All of this tracks with previous studies of rate-setting programs. A 1997 Health Affairs piece on the history of state-based rate setting found that “the statutes and regulations needed to sustain their rate-setting systems were complex and often incomprehensible.” Even in their heyday, it was clear that rate-setting systems had limited usefulness. In 1985, a study in the Journal of Health Politics, Policy, and Law, for example, found that states implementing rate setting saw lower per-admission costs but found “no direct evidence that total health care costs” were contained. Although these systems perform well on some targeted metrics, the hoped-for savings have always been something of a mirage.
In part that’s because confusion about these systems tends to benefit large incumbents who are better equipped to manage their quirks than lower-cost upstarts. So it is no surprise that Pope describes Maryland’s rate-setting process as being “dominated by hospitals,” and offers some historical evidence to suggest that the original rules were crafted in part by the state’s hospitals themselves.

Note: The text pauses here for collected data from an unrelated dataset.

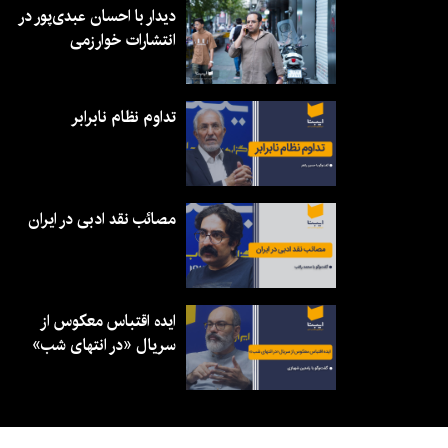
دیدار با احسان عبدی‌پور در
انتشارات خوارزمی
تداوم نظام نابرابر
مصائب نقد ادبی در ایران
ایده اقتباس معکوس از
سریال «در انتهای شب»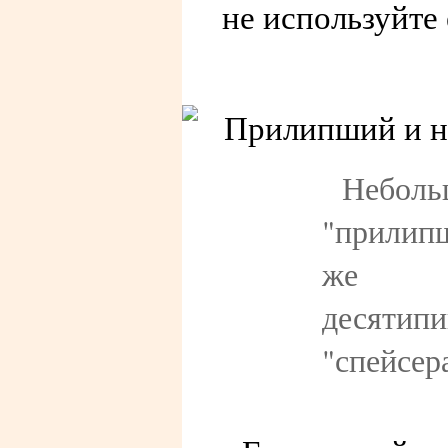
не используйте 
Небол
"прилипш
же 
десятип
"спейсер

This is how health care payment schemes almost always are: inscrutable, convoluted, yet somehow designed almost perfectly to funnel as much money as possible to health care providers. As Charles Silver and David Hyman argued in their recent book, Overcharged: Why Americans Pay Too Much for Health Care, much of the U.S. health care system only makes sense if you imagine it as a tool for funneling as much money as possible to health care providers.

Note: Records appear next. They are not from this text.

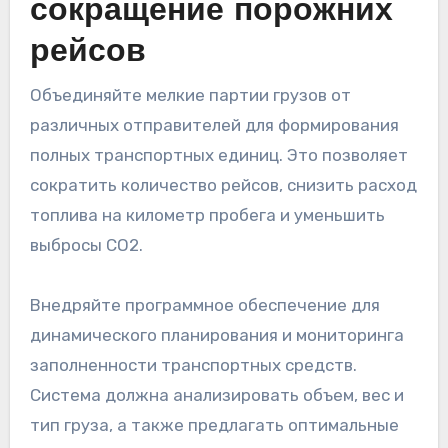
сокращение порожних
рейсов
Объединяйте мелкие партии грузов от
различных отправителей для формирования
полных транспортных единиц. Это позволяет
сократить количество рейсов, снизить расход
топлива на километр пробега и уменьшить
выбросы CO2.
Внедряйте программное обеспечение для
динамического планирования и мониторинга
заполненности транспортных средств.
Система должна анализировать объем, вес и
тип груза, а также предлагать оптимальные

The limitations of Maryland’s program offer a lesson not only for would-be technocrats touting the virtues of price controls on their own but also for those backing single-payer, which, in transferring control of virtually all of the nation’s health care financing to the government, would require federal bureaucrats to set rates and budgets. There would be formulas and systems. They would necessarily be complex, because the delivery of health care is inherently complex. And eventually, if not immediately, they would probably be captured by the organizations—especially hospitals—that stand to benefit.